Te Ūpoko was a pan-tribal station. It was clear that Ngāti Toa and Te Ātiawa were looking to merge the private station with their own Atiawa Toa FM.

For more than two months, the two Wellington iwi refused to approve Te Ūpoko & # 39; s use of the ether.

Piripi Walker, right, and Tama Te Huki in the studio of the Wellington Maori radio station, Te Ūpoko o Te Ika, ...

DELIVERED

Piripi Walker, right, and Tama Te Huki in the studio of the Wellington Maori language radio station, Te Ūpoko o Te Ika, on the day it began broadcasting in 1987.

During a house this week, the two iwi and Te Māngai Pāho agreed to let Te Ūpoko run for at least a year. The station would receive about $ 480,000 in government money to broadcast it.

Te Ūpoko-deputy chairman Piripi Walker said that concern about the future of the station is only due to poor government policy. He also supported iwi with starting their own stations.

He said that the Crown was inconsistent in his dealings with iwi and radio stations, because he spoke directly with Radio Waatea in Auckland, but would only give spectrum via iwi in Wellington.

By making only a small amount of spectrum available to Māori, he said that the government surpassed Te Tiriti.

"We have always fully supported the aspirations of all iwi for broadcasting their reo," he said in a statement.

Māori Development Minster Nanaia Mahuta welcomed the news that Te Ūpoko had been postponed for a year and said "common sense has gained the upper hand".

She said that it is a & # 39; crisis & # 39; was that the station was closed.

Minister Nanaia Mahuta is responsible for Te Puni Kōkiri, the ministry that allocates radio spectrum to iwi.

DOMINICO ZAPATA / STUFF

Minister Nanaia Mahuta is responsible for Te Puni Kōkiri, the ministry that allocates radio spectrum to iwi.

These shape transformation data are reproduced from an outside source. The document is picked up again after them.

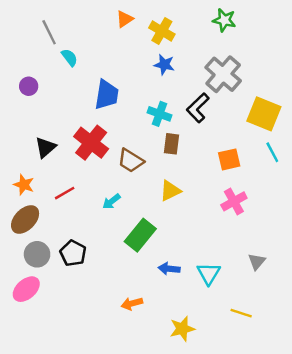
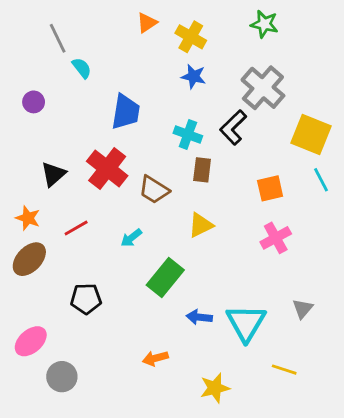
black pentagon: (73, 253) -> (86, 299), turned -30
gray circle: (37, 254) -> (62, 377), moved
cyan triangle: (209, 274) -> (246, 323), size x1.4

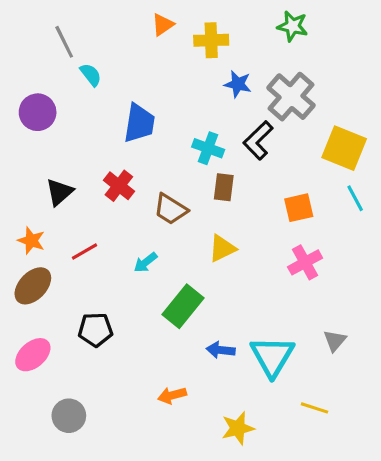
yellow cross: (191, 37) -> (211, 40), turned -32
blue star: (194, 76) -> (238, 84), moved
purple circle: (34, 102) -> (38, 112), size x1.5
red cross: (107, 168) -> (119, 186), size x0.7
pink ellipse: (31, 341) -> (33, 355), moved

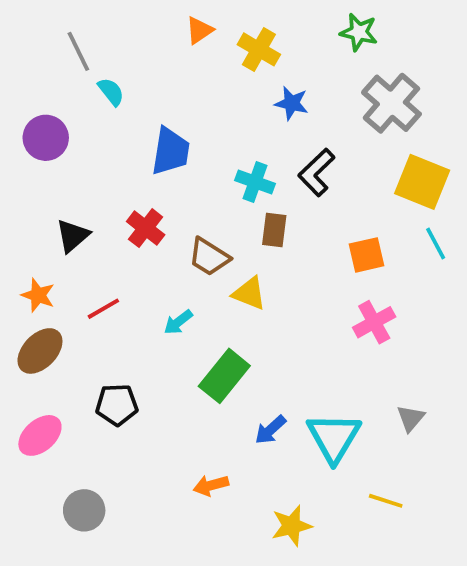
yellow cross: (211, 40) -> (259, 49), turned 32
gray cross: (291, 97) -> (391, 103), moved
yellow triangle: (222, 248) -> (249, 293), moved, turned 48
blue arrow: (221, 350) -> (270, 430), turned -48

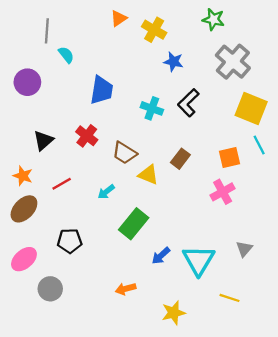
gray line: (78, 51) -> (47, 31), turned 30
brown rectangle: (274, 230) -> (180, 159), moved, turned 30
orange square: (366, 255) -> (229, 158), moved
gray circle: (84, 510) -> (50, 289), moved

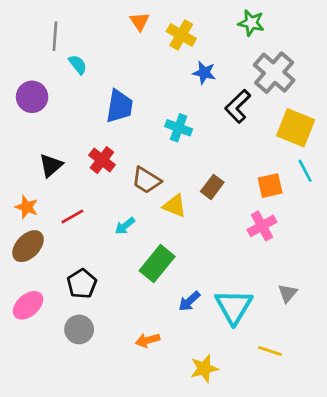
orange triangle: (119, 18) -> (140, 22), turned -30
black L-shape: (188, 103) -> (238, 106), moved
black pentagon: (70, 241) -> (82, 284), turned -30
gray circle: (50, 289) -> (79, 329), moved

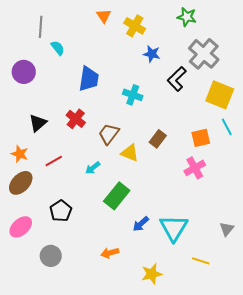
brown trapezoid: (146, 180) -> (109, 134), turned 95
gray triangle: (288, 293) -> (227, 229), moved
gray circle: (79, 329) -> (51, 256), moved

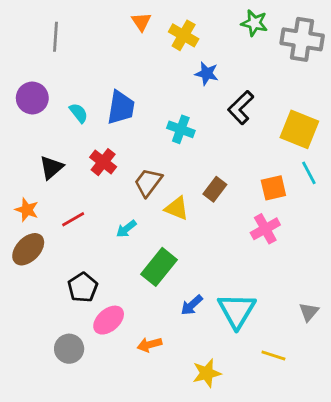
cyan semicircle: (58, 48) -> (79, 113), moved
gray cross: (204, 54) -> (302, 39), moved, turned -32
pink ellipse: (21, 227) -> (109, 320), moved

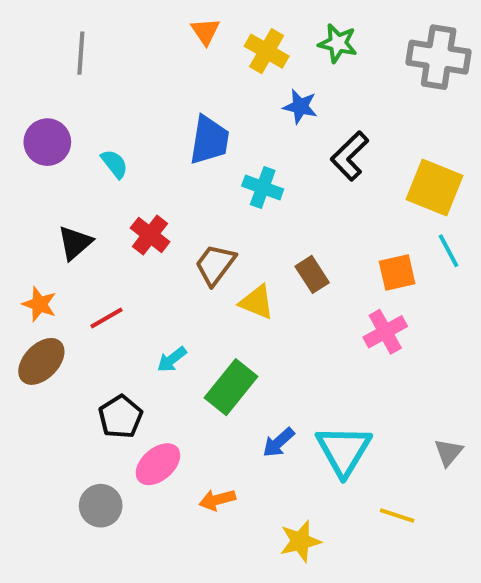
green star: (254, 23) -> (338, 43), moved
blue trapezoid: (121, 108) -> (209, 140), moved
brown rectangle: (215, 189) -> (312, 274), turned -70
cyan arrow: (126, 229) -> (172, 359), moved

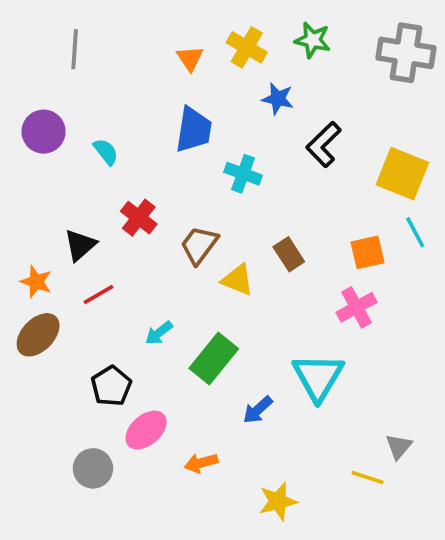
orange triangle: (205, 31) -> (190, 58), moved
black triangle: (75, 243) -> (80, 245), moved
cyan triangle: (344, 450) -> (318, 377), moved
gray triangle: (448, 452) -> (399, 446), moved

Problems that led to the station and Nga Kaiwhakapūmau having gone to the Tribunal were the result of the actions of a previous government, she said.

"The decision to transfer the license was taken in May 2017 before we became government and that the possibility to go to the tribunal was a matter for Nga Kaiwhakapūmau i Te Reo to consider – the road has always been open to them. . "

A statement form Nga Kaiwhakapūmau, Māori's radio network, said they wanted a complete revision of the Māori broadcasting policy.

"This dispute about the use of the license by Te Ūpoko is a predictable result of the legislation, policies and practices of the Crown." The Crown has a very successful initiative to promote the tearino rangatiratanga o re re Maori, seriously destabilized, "he said.

The group has had success in the Tribunal before. In 1984 it successfully asserted that it again had to become an official language of New Zealand.

When the appeal to the Privy Council in 1987 resulted in changes to the broadcasting law and the establishment of Te Māngai Pāho.